Interesting suggestion indeed.

Very unFinnish like to limit people from wandering the wilds. Also would limit a start outside cultural areas.
Limiting Sartolais farmer character unable to acquire a shovel, until much later traveling over the entire UnRealWorld doesn’t make much sense.
I don’t think any/many youths during Iron Age would’ve lived to 16 and not make multiple selfbows and arrows by then. I made my first bow with my dad at ripe age of 4. And a new about every 1-2 years.

Hi JP_Finn,

I'm not aiming at simulating Finnish culture with this, ancient or modern, at all. I'm just suggesting a mechanism for a particular story-mode, the Rite of Passage, based on purposeful initial limitations for the player to be overcome, hopefully in an engaging way, and within a set period of time. 

Talking more generally, a survival game will always have the basic problem that, sooner or later, you will...survive! Or die, and that's it. The genre is inherently limited, if open-ended. One obvious way to avoid that limitation is to set time limits; another, concurrently, is to set limits to the power of the player, at least at the beginning.  That's what I'm proposing, under the guise of a story mode.




 

ineedcords

« Reply #5 on: November 10, 2021, 08:26:28 PM »
<snip>
I'm not aiming at simulating Finnish culture with this, ancient or modern, at all. I'm just suggesting a mechanism for a particular story-mode, the Rite of Passage, based on purposeful initial limitations for the player to be overcome, hopefully in an engaging way, and within a set period of time. 

Talking more generally, a survival game will always have the basic problem that, sooner or later, you will...survive! Or die, and that's it. The genre is inherently limited, if open-ended. One obvious way to avoid that limitation is to set time limits; another, concurrently, is to set limits to the power of the player, at least at the beginning.  That's what I'm proposing, under the guise of a story mode.
Yes, I think I know what you mean in the second paragraph.
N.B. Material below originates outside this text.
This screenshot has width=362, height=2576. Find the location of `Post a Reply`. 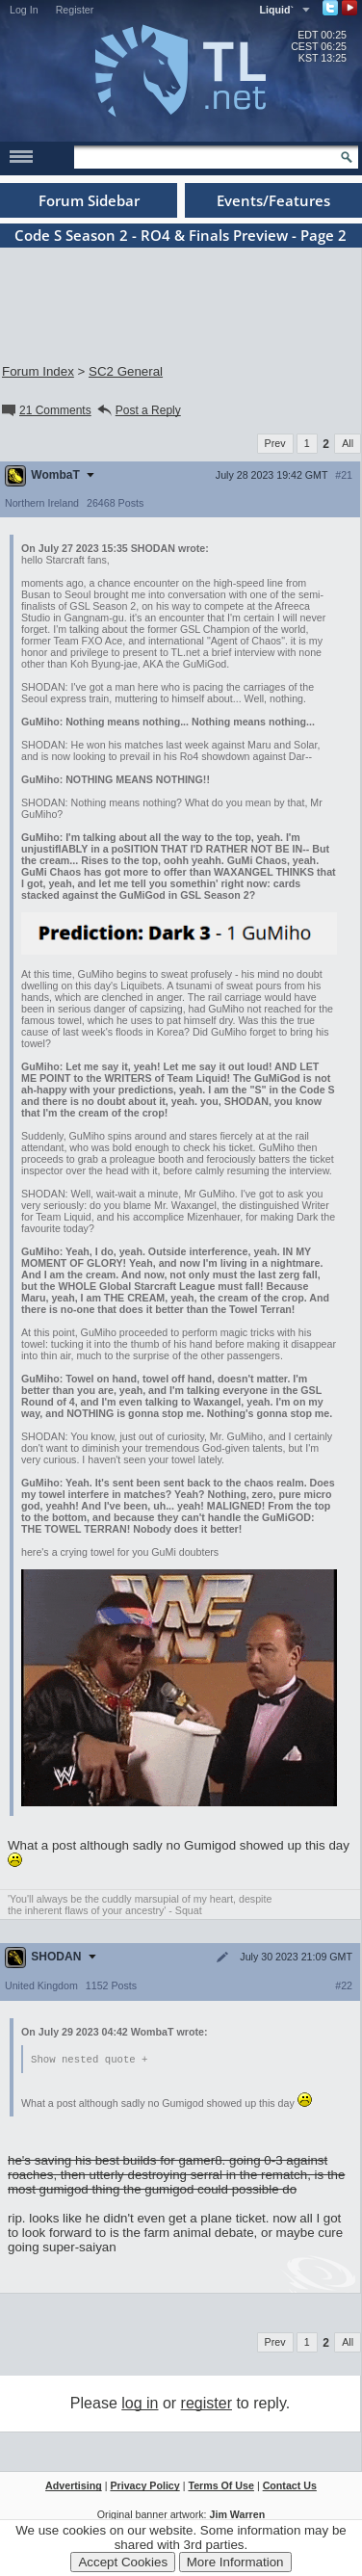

Some people are pretty good with creating their own (pseudo-quests/goals) in open-ended game worlds whereas others prefer it to be part of the game. This was recently discussed even here in our forum, under the Gameplay Discussions board [reference: How to avoid boredom https://www.unrealworld.fi/forums/index.php?topic=6564.0 ].

Having said that, the open endedness is one of the main allures of the game, if not the primary one. Personally I never liked fetch-quests in other games, it is much easier to program that, instead of an believable virtual world in an open ended game so quite a few games had that approach. Probably more in the past.
For me at least, playing a scenario described in your suggestion won't add to the game but take away from it (a lot).

That sounds like a good mod idea rather than main game quest (although on the technical front, I do not know how moddable that would be).

Edit: typo fix
« Last Edit: November 16, 2021, 08:17:41 PM by ineedcords »
This could be a good day to utilize your squirrels hides.